Centre offers to rebuild gutted Sufi shrine in Srinagar

June 29, 2012 17:27 IST

Union Home Minister P Chidambaram has said that the government has offered to rebuild Srinagar's Dustgeer Sahib, the famous Sufi shrine that was destroyed in a massive fire this week. He was addressing the media at Shastri Bhavan in New Delhi in his monthly meeting on Friday.

"I have talked to Union Minister for Renewable Energy Dr Farooq Abdullah and Jammu and Kashmir Chief Minister Omar Abdullah and assured them that the central government will extend support to the state government in rebuilding 200-year-old shrine.

"The Indian National Trust for Arts and Culture has been asked to prepare architecture for the new building," he added.

Talking about Lashkar-e-Tayiba terrorist Abu Jundal's arrest, the minister refused to either confirm or deny the role of Saudi government leading to his arrest.
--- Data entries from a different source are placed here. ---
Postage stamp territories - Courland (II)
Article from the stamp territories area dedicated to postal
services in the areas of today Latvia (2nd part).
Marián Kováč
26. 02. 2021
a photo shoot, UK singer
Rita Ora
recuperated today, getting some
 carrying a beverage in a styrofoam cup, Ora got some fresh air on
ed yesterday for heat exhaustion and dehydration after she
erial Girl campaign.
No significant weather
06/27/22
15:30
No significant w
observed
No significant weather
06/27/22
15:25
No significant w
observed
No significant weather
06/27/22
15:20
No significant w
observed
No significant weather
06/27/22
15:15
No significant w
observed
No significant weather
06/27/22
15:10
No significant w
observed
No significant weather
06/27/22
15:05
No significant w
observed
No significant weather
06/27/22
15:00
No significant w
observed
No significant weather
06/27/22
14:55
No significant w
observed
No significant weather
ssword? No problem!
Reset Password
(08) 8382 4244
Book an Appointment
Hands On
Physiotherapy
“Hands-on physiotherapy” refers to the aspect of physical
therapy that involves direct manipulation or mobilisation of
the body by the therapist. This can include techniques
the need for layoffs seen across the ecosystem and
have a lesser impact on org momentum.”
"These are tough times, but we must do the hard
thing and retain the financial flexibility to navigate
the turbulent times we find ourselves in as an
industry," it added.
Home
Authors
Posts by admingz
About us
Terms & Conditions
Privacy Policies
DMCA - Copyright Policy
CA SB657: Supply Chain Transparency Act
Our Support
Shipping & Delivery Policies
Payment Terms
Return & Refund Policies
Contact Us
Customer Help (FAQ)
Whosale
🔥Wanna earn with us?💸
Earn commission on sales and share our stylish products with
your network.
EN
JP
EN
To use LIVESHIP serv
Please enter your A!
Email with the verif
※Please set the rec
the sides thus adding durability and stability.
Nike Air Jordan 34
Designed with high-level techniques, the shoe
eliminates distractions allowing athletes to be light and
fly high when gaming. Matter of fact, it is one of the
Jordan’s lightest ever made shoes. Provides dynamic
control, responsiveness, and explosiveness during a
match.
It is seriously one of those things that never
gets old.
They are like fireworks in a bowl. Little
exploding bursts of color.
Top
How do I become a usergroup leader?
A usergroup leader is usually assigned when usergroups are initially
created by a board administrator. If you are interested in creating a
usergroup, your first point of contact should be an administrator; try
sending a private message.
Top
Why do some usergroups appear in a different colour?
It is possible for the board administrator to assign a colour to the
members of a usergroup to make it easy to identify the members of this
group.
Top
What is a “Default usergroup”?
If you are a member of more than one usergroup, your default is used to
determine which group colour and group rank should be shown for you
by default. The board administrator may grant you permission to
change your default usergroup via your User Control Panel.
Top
"We had been chasing him ever since we came to know of his involvement. His real name is Sayeed Ziabbuddin Ansari and he has a safe haven in Pakistan. He was part of the cell which was set up by the Inter-Service Intelligence. He is involved in several cases including the 26/11 attacks in Mumbai. He was also instrumental in providing training to Mohammad Ajmal Kasab. As of now, the Delhi police have him in their custody, and he is being interrogated by intelligence agencies," he said.

"I have written to the Maharashtra chief minister that Jundal would be made available to them and the Gujarat police for questioning," he said.

He denied that there was any tiff between the various investigating and intelligence agencies. "I would appeal to the media not to give credence to such reports," Chidambaram said.

Asked if the threat perception from Pakistan has gone down, the home minister said that it has remained the same.

When newspersons pointed out that Surjeet Singh, who was released from jail on Thursday, has claimed that he was an Indian spy and has had tea with VVIP's.

"We have no spies in Pakistan. People make tall claims to gain importance all the time," he said.